### Task directions
Gather all lines from the material that contain the word "الأداة".

* * *

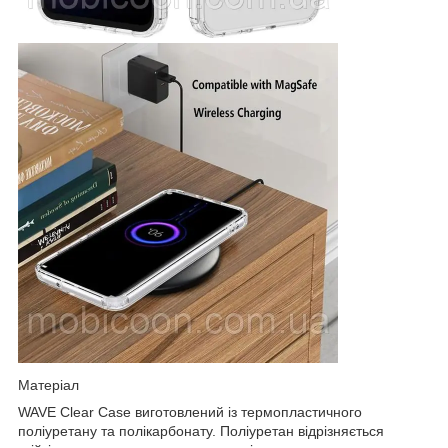
Матеріал
WAVE Clear Case виготовлений із термопластичного
поліуретану та полікарбонату. Поліуретан відрізняється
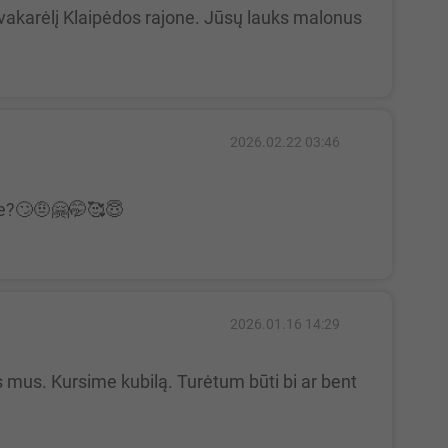
2026.02.22 03:46
are?🙄🤨🤗🤭🥰😇
2026.01.16 14:29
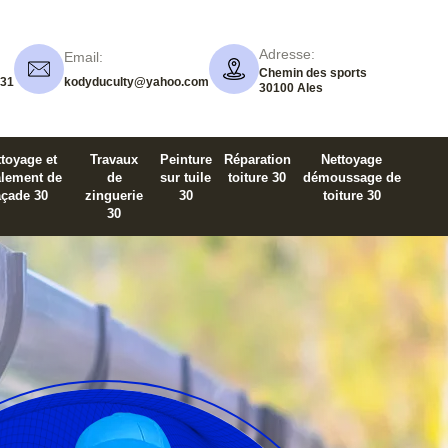
Adresse:
Email:
Chemin des sports
 31
kodyduculty@yahoo.com
30100 Ales
toyage et
Travaux
Peinture
Réparation
Nettoyage
alement de
de
sur tuile
toiture 30
démoussage de
açade 30
zinguerie
30
toiture 30
30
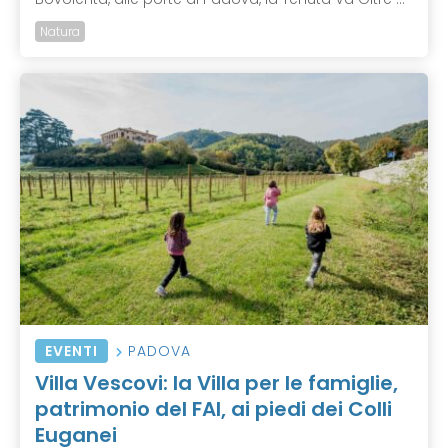
Natura
EVENTI
PADOVA
Villa Vescovi: la Villa per le famiglie,
patrimonio del FAI, ai piedi dei Colli
Euganei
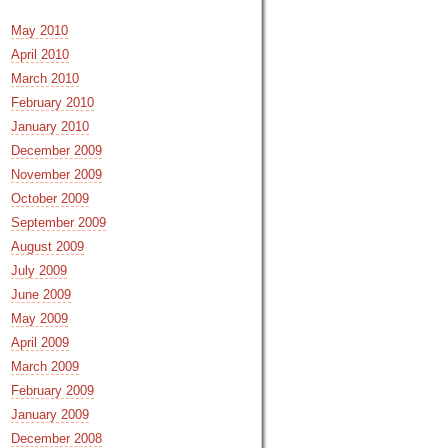
May 2010
April 2010
March 2010
February 2010
January 2010
December 2009
November 2009
October 2009
September 2009
August 2009
July 2009
June 2009
May 2009
April 2009
March 2009
February 2009
January 2009
December 2008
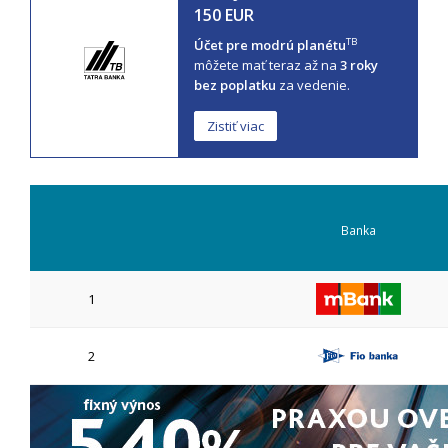
150 EUR
TB
Účet pre modrú planétu
môžete mať teraz až na
3 roky
bez poplatku
za vedenie.
Zistiť viac
Banka
1
2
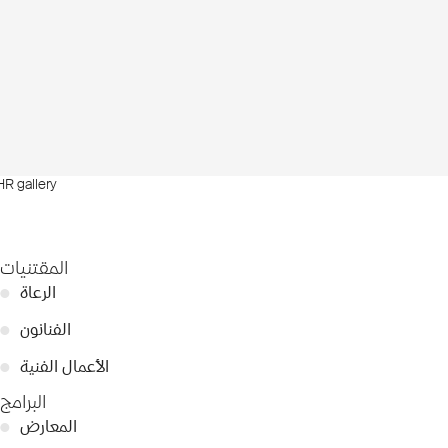
HR gallery
المقتنيات
الرعاة
●
الفنانون
●
الأعمال الفنية
●
البرامج
المعارض
●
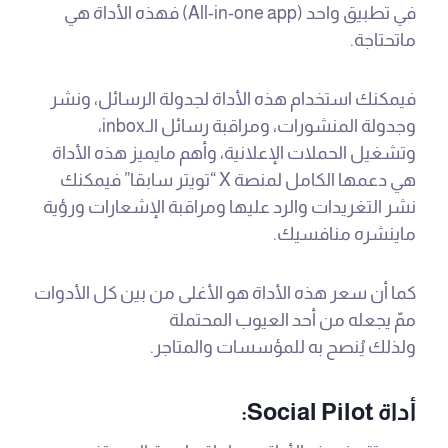
في تطبيق واحد (All-in-one app) فهذه الأداة هي
ماتحتاجة.
فيمكنك استخدام هذه الأداة لجدولة الرسائل، ونشر
وجدولة المنشورات، ومراقبة رسائل الـinbox،
وتشغيل الحملات الإعلانية، وأهم مايميز هذه الأداة
هي دعمها الكامل لمنصة X “تويتر سابقا” فيمكنك
نشر التغريدات والرد عليها ومراقبة الإشعارات ورؤية
ماينشره منافسيك.
كما أن سعر هذه الأداة هو الأغلى من بين كل الأدوات
ممّ يجعله من أحد العيوب المحتملة
ولذلك يُنصح به للمؤسسات والمتاجر.
أداة Social Pilot:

* * *

### Final answer
في تطبيق واحد (All-in-one app) فهذه الأداة هي
فيمكنك استخدام هذه الأداة لجدولة الرسائل، ونشر
وتشغيل الحملات الإعلانية، وأهم مايميز هذه الأداة
كما أن سعر هذه الأداة هو الأغلى من بين كل الأدوات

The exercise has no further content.